After 2 hours, the first plane will have travelled 300km. (150x2)

We can model this as y = 300 + 150t, where t is the time in hours

After 2 hours, second plane will have just taken off and therefore travelled 0km.

We can model this as x = 200t, where t is the time in hours.

Now, think of this as a vector triangle question like in physics.

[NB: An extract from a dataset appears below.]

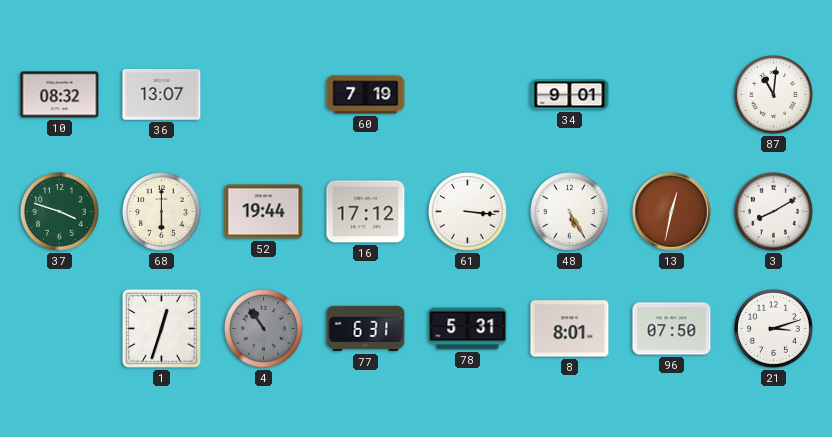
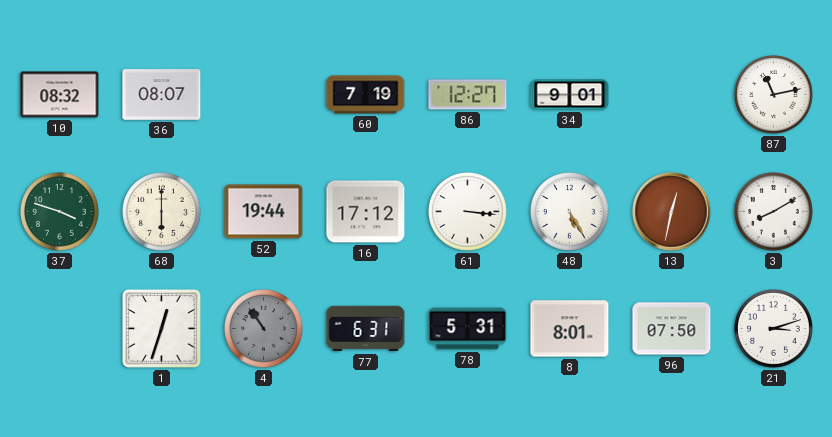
36: 13:07 -> 08:07
86: none -> 12:27
87: 11:01 -> 11:13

This way we have a right-angled triangle, and we want the hypotenuse (the distance between the two planes) to be 600km.

Therefore we have:

$\displaystyle x^2 + y^2 = 600^2$

$\displaystyle (200t)^2 + (300 + 150t)^2 = 600^2$

Now we solve for $\displaystyle t$:

$\displaystyle 40000t^2 + 90000 + 90000t + 22500t^2 = 360000$

simplifying:

$\displaystyle 400t^2 + 900 + 900t + 225t^2 = 3600$

$\displaystyle 80t^2 + 180 + 180t + 45t^2 = 720$

$\displaystyle 125t^2 + 180t - 540 = 0$

$\displaystyle 25t^2 + 36t - 108 = 0$

Using a calculator to quickly solve the quadratic:

t = 1.48 hours or t = -2.92 hours

since t cannot be negative, t must be 1.48 hours (or 1.5 hours to the nearest tenth of an hour).

This is just a solution to the problem. There may (and hopefully should) be a much easier way to solve it, maybe given as an example somewhere in your book. If not, I hope this helps.